Preparation timing matters. The strongest processes begin sell-side preparation well before launch, allowing time to refine adjustments and align advisors around a cohesive narrative. 

Tariffs, pricing, and the proof requirement

In the current environment, buyers rarely credit projected price increases or margin expansion unless already demonstrated. Credibility comes from evidence, ideally at the transaction level. Buyers want to see: 


  • Historical price changes tied to volume 
  • Proof volumes held after increases 
  • Clear margin flow-through across the value chain 


Data quality has become a key differentiator. Companies without robust KPIs or transaction-level reporting face steeper diligence friction as buyers test pricing power and margin durability. 


A central question remains: when pricing stabilizes, who retains the incremental margins? Clear positioning within the value chain is critical. 

Valuation disconnect & no easy exits

Despite improving deal flow, valuation gaps persist. Founders and sponsors often anchor to peak-multiple years, while buyers underwrite in a market shaped by multiple compression and, in some cases, flat EBITDA across 2024–2025. 


Sponsors who entered at elevated multiples may now require significant EBITDA growth just to meet return targets. As a result, straightforward exits are mostly limited to businesses with strong secular growth or strategic demand, while more cyclical stories face a narrower buyer pool. 

What drives successful outcomes? 

Certain themes consistently differentiate successful processes: 


  • Exposure to clear secular tailwinds and non-cyclical demand 
  • A credible, defensible base case 
  • Management teams able to articulate the business with depth 
  • Early advisor alignment around a unified narrative 


Sectors tied to durable infrastructure, data centers, water, and other structurally supported markets continue to attract stronger underwriting conviction.

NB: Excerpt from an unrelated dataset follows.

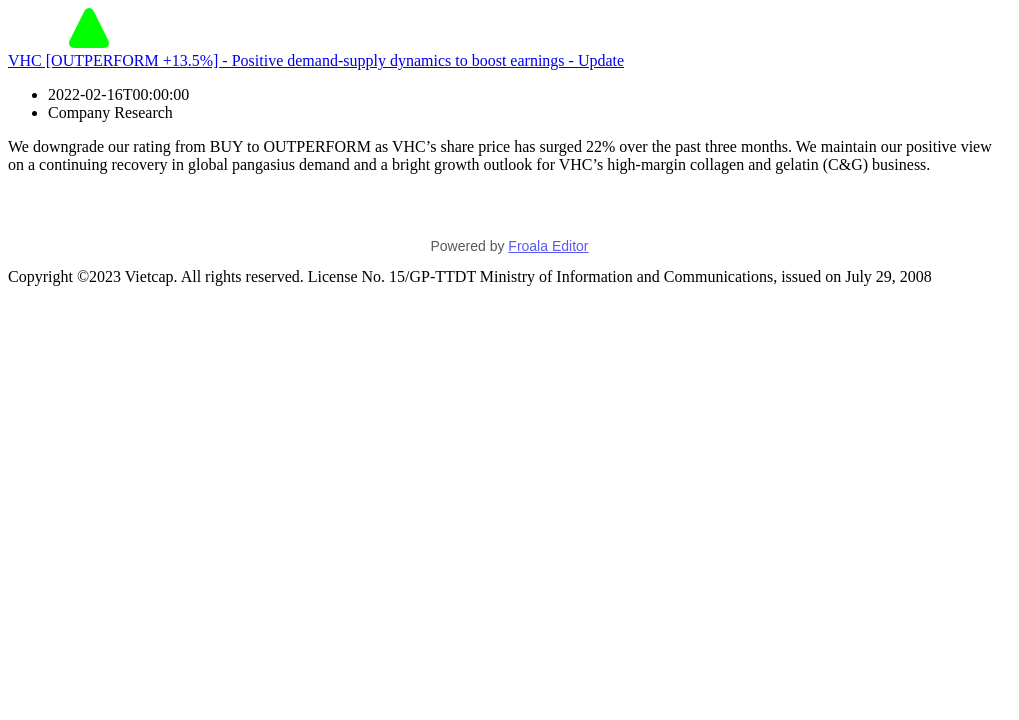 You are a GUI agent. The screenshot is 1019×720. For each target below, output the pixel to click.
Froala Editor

For others, sustained interest requires sharper positioning and stronger proof points.


The buyer funnel remains active, but selectivity is high. 

The North Star framework

Successful sellers increasingly begin with a clear narrative, then work backward to define: 


  • How the market should be framed 
  • What financial adjustments are defensible 
  • What proof points must be assembled in advance 



Growth strategies built on future products or unproven capabilities are harder to underwrite today. ICs are placing a greater emphasis on evidence and clarity. 

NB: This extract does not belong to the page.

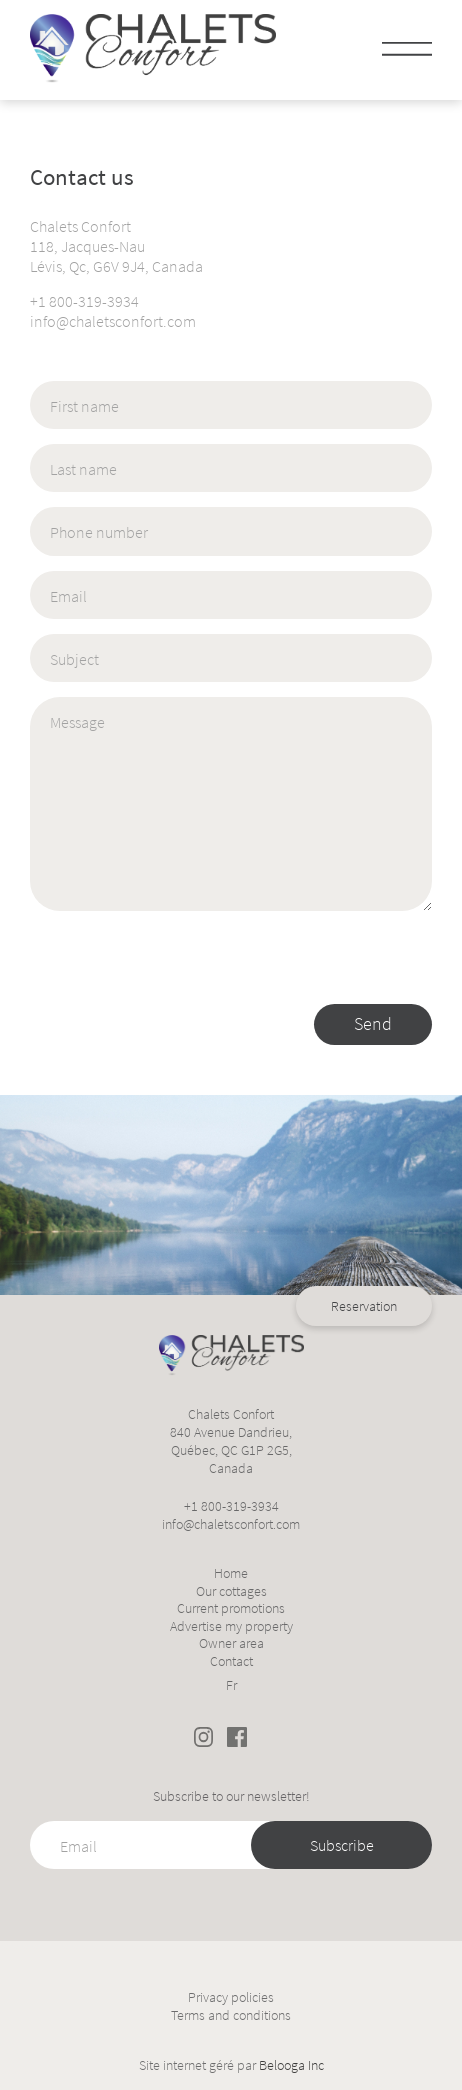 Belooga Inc (291, 2065)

In many cases, taking additional time before launch improves outcomes, focus and coherence matter more than ever. 

Conclusion

The M&A market is functioning and deals are getting done, but success increasingly favors investors with preparation, precision, and proof. 


ICs are more analytical and discerning than ever, underwriting downside scenarios as rigorously as upside. Historical performance must be unpacked, pricing power proven, and earnings durability defended. 



In this market, the difference between interest and execution often comes down to one factor: whether the story is backed by data that withstands scrutiny.